— Exercise —
For the records that follow, return only the count of lines containing the string "votre".

— Input for this task —
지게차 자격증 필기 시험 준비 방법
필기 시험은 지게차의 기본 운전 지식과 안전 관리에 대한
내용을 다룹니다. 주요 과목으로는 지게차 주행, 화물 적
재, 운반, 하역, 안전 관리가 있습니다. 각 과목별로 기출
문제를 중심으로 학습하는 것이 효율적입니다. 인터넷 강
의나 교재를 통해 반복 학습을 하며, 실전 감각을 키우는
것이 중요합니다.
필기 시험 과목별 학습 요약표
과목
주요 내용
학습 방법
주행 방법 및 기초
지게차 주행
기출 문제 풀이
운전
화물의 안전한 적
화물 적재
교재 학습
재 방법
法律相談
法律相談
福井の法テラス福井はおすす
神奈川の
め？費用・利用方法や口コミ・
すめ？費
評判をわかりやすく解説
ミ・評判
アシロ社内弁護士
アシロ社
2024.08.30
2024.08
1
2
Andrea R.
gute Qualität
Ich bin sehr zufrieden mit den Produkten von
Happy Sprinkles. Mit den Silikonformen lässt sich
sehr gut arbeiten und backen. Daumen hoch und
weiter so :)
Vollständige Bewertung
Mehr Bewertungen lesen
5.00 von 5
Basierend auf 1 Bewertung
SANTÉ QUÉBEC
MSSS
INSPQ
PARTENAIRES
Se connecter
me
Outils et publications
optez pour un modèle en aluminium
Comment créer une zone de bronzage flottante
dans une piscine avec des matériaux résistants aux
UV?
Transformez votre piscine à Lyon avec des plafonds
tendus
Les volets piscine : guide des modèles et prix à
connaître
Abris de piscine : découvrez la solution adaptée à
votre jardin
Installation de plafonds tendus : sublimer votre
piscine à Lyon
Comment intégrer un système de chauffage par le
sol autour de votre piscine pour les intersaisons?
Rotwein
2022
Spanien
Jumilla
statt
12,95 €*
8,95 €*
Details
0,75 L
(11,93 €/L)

— Result below —
4